COVID-19 and other global pressures, such as environmental degradation, geopolitical instability, and economic nationalism, continue to impact the nation’s development. As a result, Cambodia needs a new direction for growth which will thrive through the new challenges of a continuously changing world.
On the economic front, Cambodia’s growth model needs greater diversification and industrial upgrading, particularly focusing on digital opportunities. Cambodia’s gross domestic product growth in 2020 and 2021 was smaller in comparison to other countries in the region with more diversified export bases. Cambodia also faces geopolitical risks stemming from the war in Ukraine and maintaining a balanced position in the emerging new world order.
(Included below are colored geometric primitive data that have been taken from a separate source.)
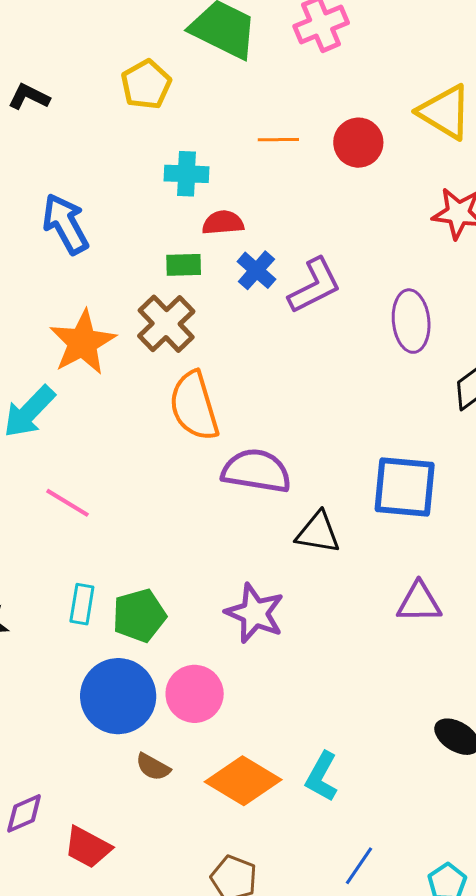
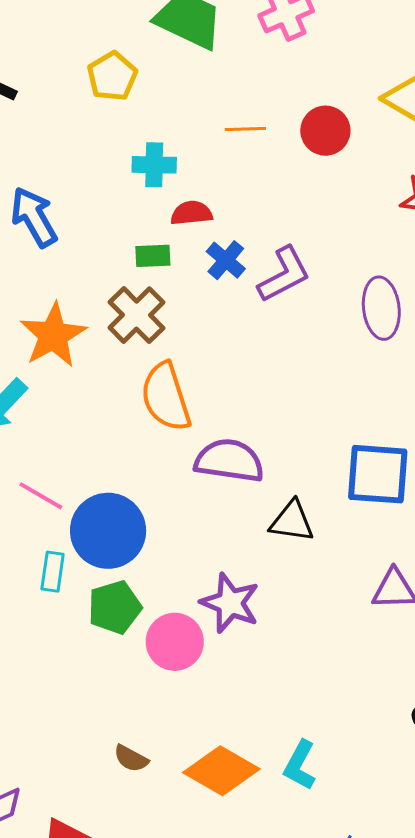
cyan rectangle: (82, 604) -> (53, 572), moved
pink circle: (195, 694) -> (175, 642), moved
blue circle: (118, 696) -> (108, 531), moved

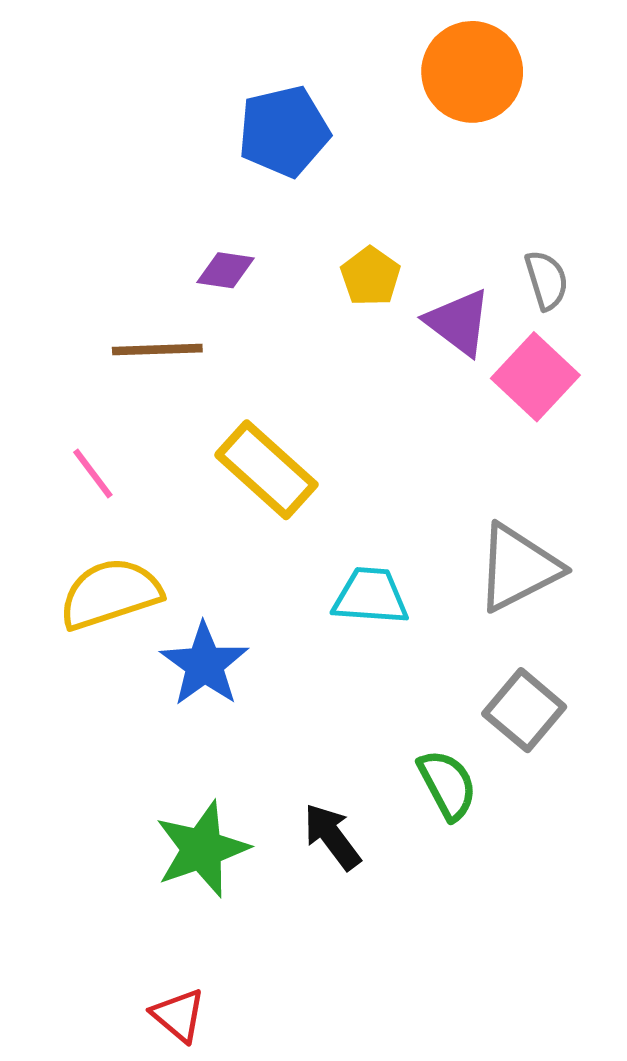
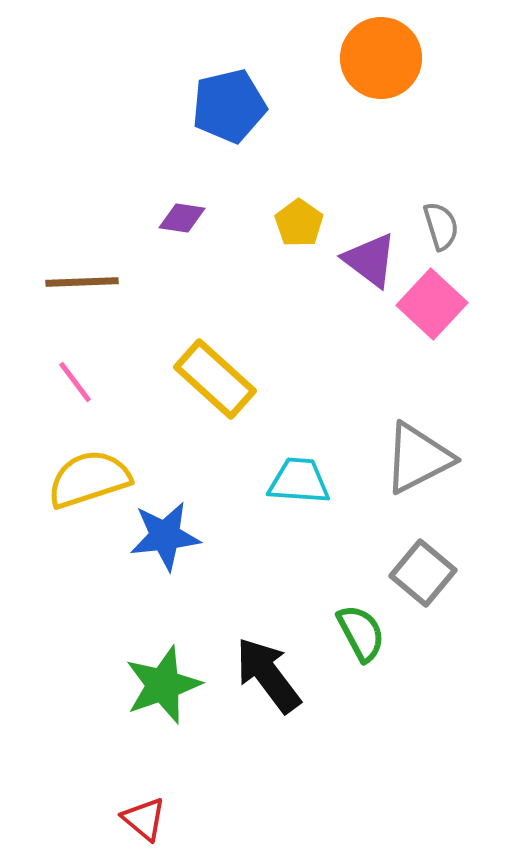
brown line: (157, 350) -> (82, 282), moved
blue star: (204, 664) -> (165, 536), turned 30
black arrow: (332, 837) -> (268, 675), size x1.4

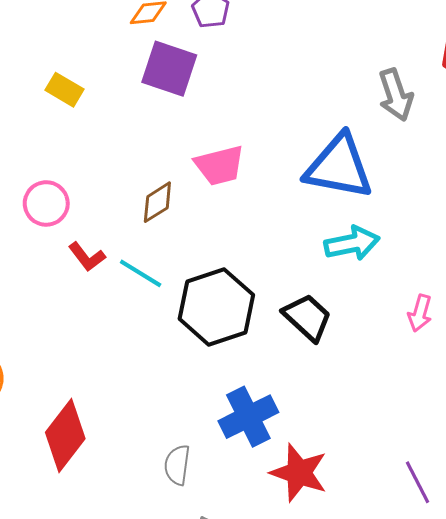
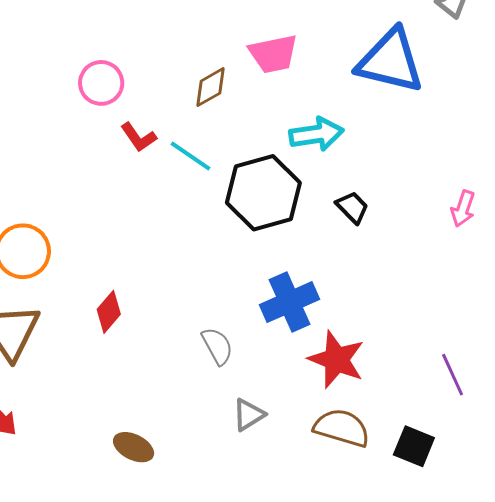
cyan arrow: (352, 243) -> (316, 134), moved
black trapezoid: (307, 317) -> (352, 207), size x0.7
red diamond: (65, 436) -> (109, 312), size x0.6
gray semicircle: (177, 465) -> (217, 346), turned 141

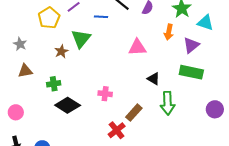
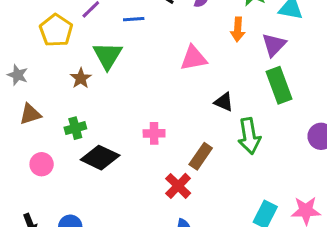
green rectangle: (191, 72) -> (279, 85), turned 65
pink circle: (16, 112) -> (42, 164), moved

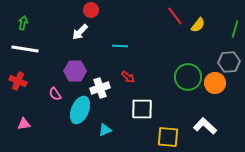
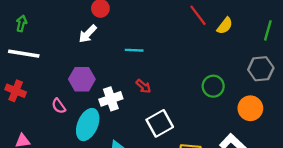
green circle: (188, 77) -> (213, 86), size x0.7
orange circle: (215, 83) -> (250, 108), moved
white square: (142, 109) -> (160, 123), turned -30

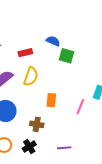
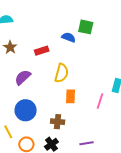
green square: (66, 56) -> (86, 27), moved
yellow semicircle: (31, 76) -> (62, 73), moved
On the environmental front, climate change, deforestation, and agricultural water resource governance in the Mekong River threaten the agriculture-dominated rural population. Environmental changes brought about by climate change and governance of water resources is a key issue considering the agricultural sector’s importance for livelihood resilience in Cambodia.
Finally, any future development strategy will need to broaden its horizons to consider a range of multi-dimensional poverty and social indicators. Livelihoods are determined not just by income, but also by food security, access to basic infrastructure, opportunities for education, and a sense of empowerment.